*** AVAILABLE DATA Section Begins ***

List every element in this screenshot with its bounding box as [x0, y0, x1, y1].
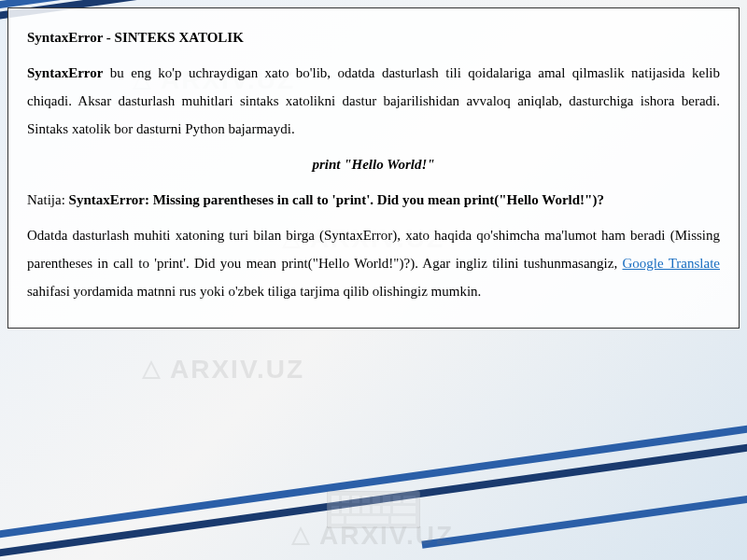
- svg-rect-17: [346, 516, 388, 524]
- svg-rect-14: [383, 506, 390, 513]
- svg-rect-16: [331, 516, 344, 524]
- keyboard-icon: [327, 491, 420, 532]
- intro-text: bu eng ko'p uchraydigan xato bo'lib, oda…: [27, 65, 720, 136]
- result-paragraph: Natija: SyntaxError: Missing parentheses…: [27, 186, 720, 214]
- svg-rect-6: [383, 496, 390, 503]
- explanation-after: sahifasi yordamida matnni rus yoki o'zbe…: [27, 284, 481, 299]
- document-heading: SyntaxError - SINTEKS XATOLIK: [27, 23, 720, 51]
- svg-rect-12: [362, 506, 370, 513]
- explanation-before: Odatda dasturlash muhiti xatoning turi b…: [27, 228, 720, 271]
- svg-rect-7: [393, 496, 401, 503]
- svg-rect-10: [342, 506, 349, 513]
- explanation-paragraph: Odatda dasturlash muhiti xatoning turi b…: [27, 221, 720, 305]
- svg-rect-5: [373, 496, 380, 503]
- svg-rect-8: [403, 496, 416, 503]
- svg-rect-11: [352, 506, 359, 513]
- svg-rect-3: [352, 496, 359, 503]
- intro-bold-term: SyntaxError: [27, 65, 103, 80]
- code-example: print "Hello World!": [27, 150, 720, 178]
- result-label: Natija:: [27, 192, 69, 207]
- svg-rect-13: [373, 506, 380, 513]
- watermark: ARXIV.UZ: [140, 355, 304, 385]
- svg-rect-2: [342, 496, 349, 503]
- svg-rect-0: [327, 491, 420, 528]
- watermark: ARXIV.UZ: [289, 521, 454, 551]
- svg-rect-4: [362, 496, 370, 503]
- intro-paragraph: SyntaxError bu eng ko'p uchraydigan xato…: [27, 59, 720, 143]
- result-error-text: SyntaxError: Missing parentheses in call…: [69, 192, 604, 207]
- google-translate-link[interactable]: Google Translate: [623, 256, 720, 271]
- document-content: SyntaxError - SINTEKS XATOLIK SyntaxErro…: [7, 7, 740, 329]
- svg-rect-9: [331, 506, 339, 513]
- svg-rect-1: [331, 496, 339, 503]
- svg-rect-18: [391, 516, 416, 524]
- svg-rect-15: [393, 506, 416, 513]
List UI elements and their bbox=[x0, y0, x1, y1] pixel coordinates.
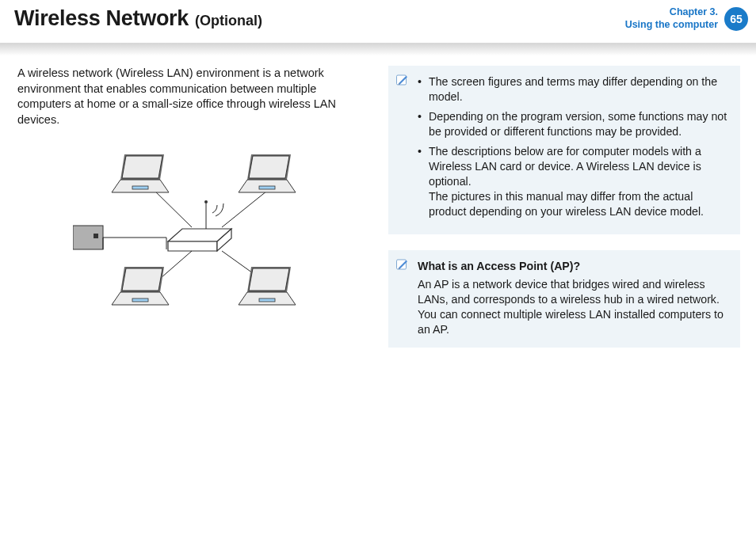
note-bullet: Depending on the program version, some f… bbox=[418, 109, 728, 139]
page-subtitle: (Optional) bbox=[195, 13, 262, 29]
note-box: The screen figures and terms may differ … bbox=[388, 66, 740, 234]
svg-rect-31 bbox=[397, 260, 407, 269]
svg-marker-15 bbox=[122, 156, 162, 178]
ap-box-body: An AP is a network device that bridges w… bbox=[418, 277, 728, 337]
svg-rect-29 bbox=[259, 298, 275, 302]
svg-rect-0 bbox=[73, 226, 103, 249]
pencil-note-icon bbox=[395, 257, 410, 272]
svg-rect-17 bbox=[132, 186, 148, 189]
chapter-block: Chapter 3. Using the computer 65 bbox=[625, 6, 748, 31]
svg-marker-23 bbox=[122, 268, 162, 291]
network-diagram bbox=[73, 139, 366, 324]
note-bullet: The descriptions below are for computer … bbox=[418, 144, 728, 219]
note-bullet: The screen figures and terms may differ … bbox=[418, 74, 728, 105]
note-bullet-list: The screen figures and terms may differ … bbox=[418, 74, 728, 219]
svg-marker-6 bbox=[168, 241, 217, 251]
svg-point-9 bbox=[204, 200, 208, 203]
header-divider bbox=[0, 43, 756, 58]
ap-info-box: What is an Access Point (AP)? An AP is a… bbox=[388, 250, 740, 348]
chapter-label: Chapter 3. bbox=[625, 6, 718, 19]
svg-rect-30 bbox=[397, 75, 407, 85]
intro-paragraph: A wireless network (Wireless LAN) enviro… bbox=[17, 66, 366, 127]
page-header: Wireless Network (Optional) Chapter 3. U… bbox=[0, 0, 756, 41]
chapter-subtitle: Using the computer bbox=[625, 19, 718, 32]
page-title: Wireless Network bbox=[14, 6, 189, 31]
svg-rect-25 bbox=[132, 298, 148, 302]
pencil-note-icon bbox=[395, 73, 410, 87]
svg-marker-27 bbox=[249, 268, 289, 291]
svg-marker-19 bbox=[249, 156, 289, 178]
svg-rect-21 bbox=[259, 186, 275, 189]
svg-rect-1 bbox=[94, 234, 98, 238]
page-number-badge: 65 bbox=[724, 7, 748, 31]
ap-box-title: What is an Access Point (AP)? bbox=[418, 259, 728, 274]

*** AVAILABLE DATA Section Ends ***

WORK INSTRUCTION ->
Say, as a bare number, how many lines above contain the word "watermark".

THE COMPLETED TASK ->
2